A US Federal Trade Commission (FTC) agreement obliges Facebook to report breaches affecting 500 or more users within 30 days of confirming an incident.
Late last week, Facebook Director of Communications Liz Shepherd claimed data pertaining to more than half a billion users was stolen two years ago, and that the company “found and fixed” the issue back then.
Facebook has not notified its 533 million users whose personal information was obtained during a 2019 leak and does not have plans to do so, a company spokesperson said.
They added that the social networking giant was not sure it had full visibility on which users would need to be notified and that the company also took into account the data was publicly available when deciding not to notify the users, who were mainly from the US and Europe.

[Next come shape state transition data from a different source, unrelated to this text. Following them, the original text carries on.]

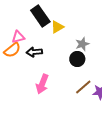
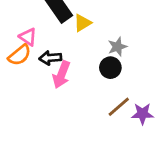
pink triangle: (18, 37) -> (28, 37), turned 48
pink arrow: (42, 84) -> (61, 75), moved

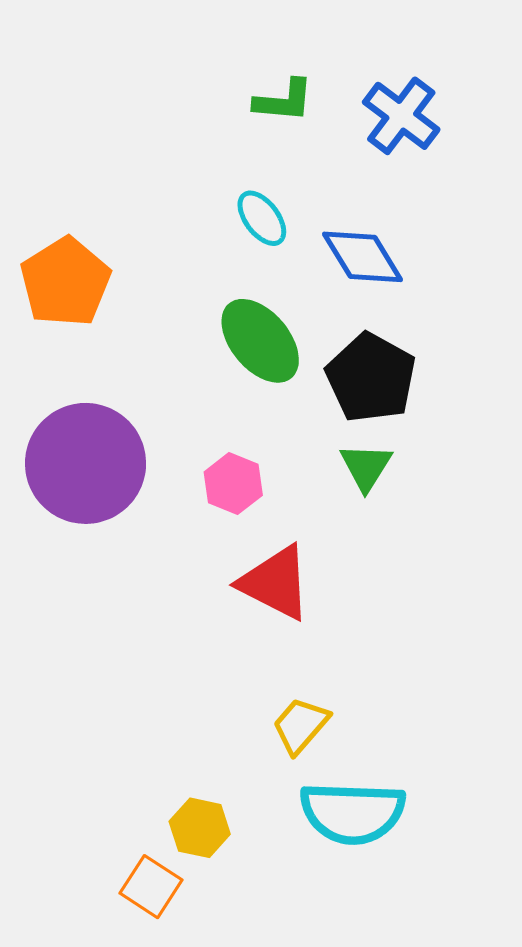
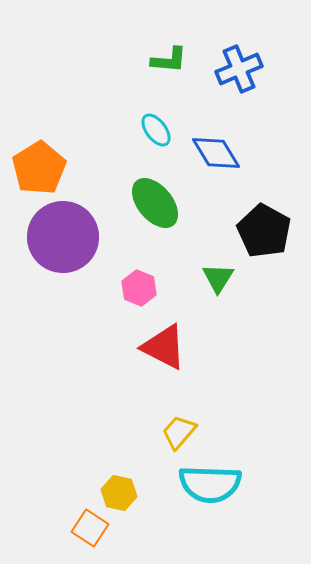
blue cross: (401, 116) -> (239, 69), turned 30
black pentagon: (371, 378) -> (264, 231), moved
purple circle: (86, 463) -> (63, 237), moved

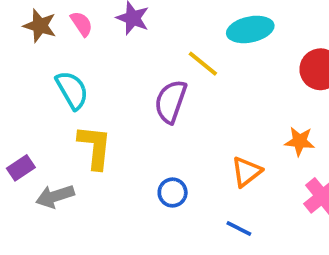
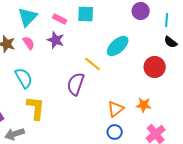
cyan ellipse: (250, 29) -> (118, 46), turned -30
orange triangle: (246, 172) -> (116, 109), moved
blue circle: (173, 193) -> (115, 132), moved

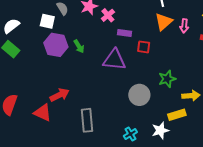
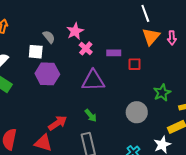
pink cross: (108, 15) -> (86, 48), moved
green arrow: (79, 46) -> (91, 116), moved
purple triangle: (114, 60) -> (93, 81), moved

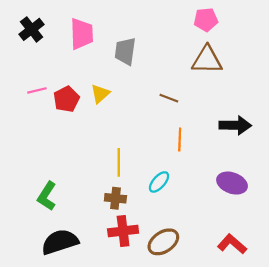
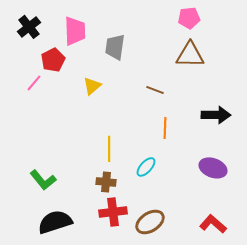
pink line: (37, 90) -> (34, 83), turned -36
red pentagon: (66, 99) -> (53, 60), moved
green L-shape: (47, 196) -> (43, 180), turned -72

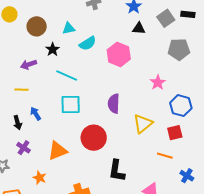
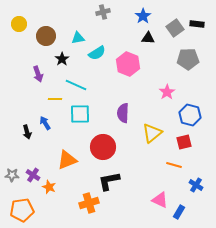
purple arrow: (29, 64) -> (38, 74), turned -91
yellow line: (22, 90) -> (55, 99), moved
purple cross: (24, 148) -> (33, 175), moved
black L-shape: (117, 171) -> (109, 181), moved, turned 70

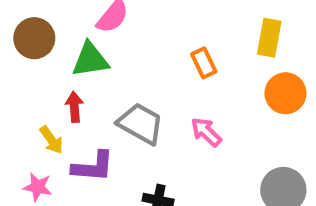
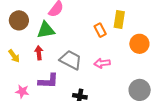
yellow rectangle: (269, 38) -> (119, 19), moved
pink arrow: (206, 132) -> (102, 63), turned -49
yellow arrow: (51, 140) -> (14, 56), moved

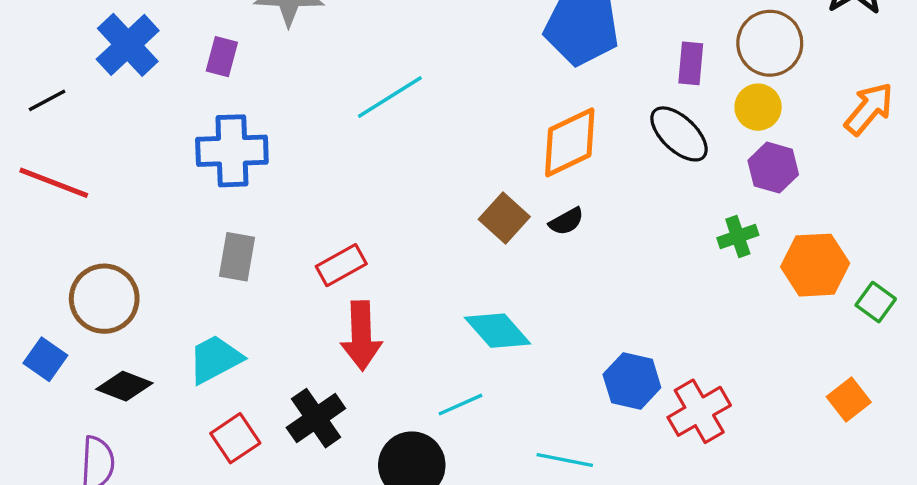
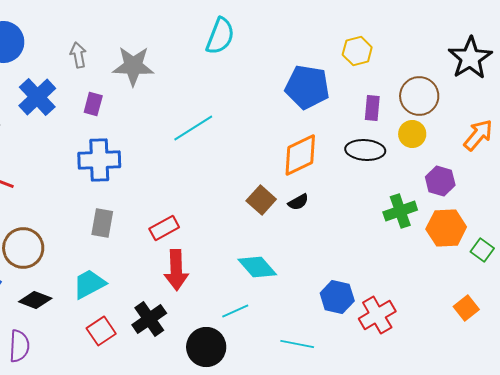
black ellipse: (679, 134) -> (365, 150), turned -39
purple hexagon: (773, 168) -> (440, 181), moved
green cross: (738, 236) -> (400, 211), size x1.4

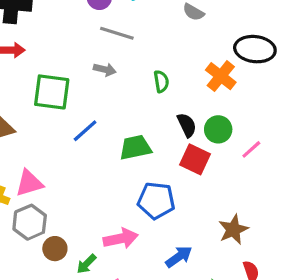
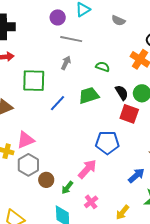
gray arrow: (105, 69) -> (66, 63), turned -72
green semicircle: (161, 81) -> (103, 67), turned -56
green trapezoid: (135, 147) -> (89, 95), moved
pink arrow: (121, 239) -> (87, 169), turned -30
blue arrow: (179, 257) -> (136, 175), moved

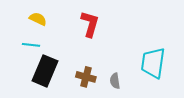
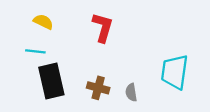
black rectangle: (45, 71) -> (51, 81), turned -36

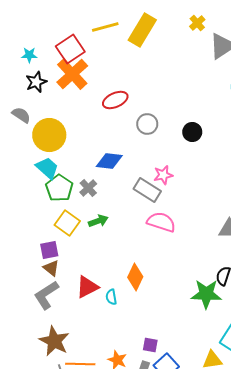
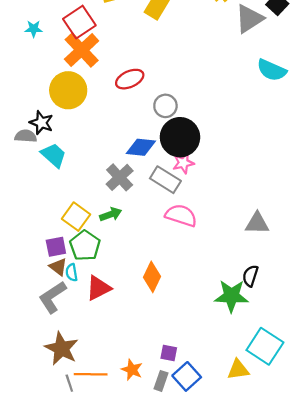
black star: (36, 82) -> (41, 123), moved, turned -30
gray semicircle: (21, 115) -> (26, 136), moved, turned -30
black circle: (192, 132) -> (180, 137), moved, size x1.8
yellow circle: (49, 135) -> (68, 90), moved
blue diamond: (109, 161) -> (141, 147), moved
green pentagon: (59, 188) -> (85, 246), moved
gray cross: (88, 188) -> (120, 177), moved, size x1.4
cyan semicircle: (111, 297) -> (72, 272), moved

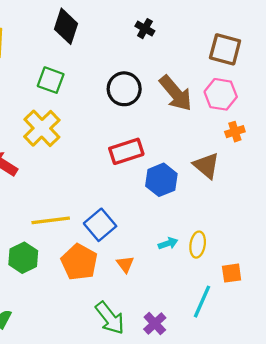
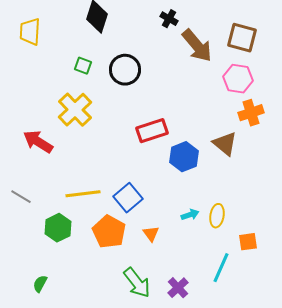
green square: (51, 80) -> (83, 66), size x0.7
black circle: (124, 89) -> (125, 70), moved
brown arrow: (176, 93) -> (197, 46), moved
orange cross: (235, 132) -> (251, 113), size x1.4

Ireland’s Data Protection Commission, the EU’s lead regulator for Facebook, for its part, said they had contacted the company in connection with the data leak. The commission added that it had received “no proactive communication from Facebook” but was currently in contact.
The leak includes personal information on 533 million Facebook users, such as phone numbers, Facebook IDs, full names, locations, birth dates, bios n in some cases email addresses
“This is old data that was previously reported on in 2019” Facebook spokesperson wrote in an email pic.twitter.com/1m0CgDB441
— Hemir Desai (@hemirdesai) April 4, 2021
The statement comes after Business Insider reported last week that personal details, including the phone numbers of 533 million Facebook users, had been leaked and posted on a “low-level” online hacking forum.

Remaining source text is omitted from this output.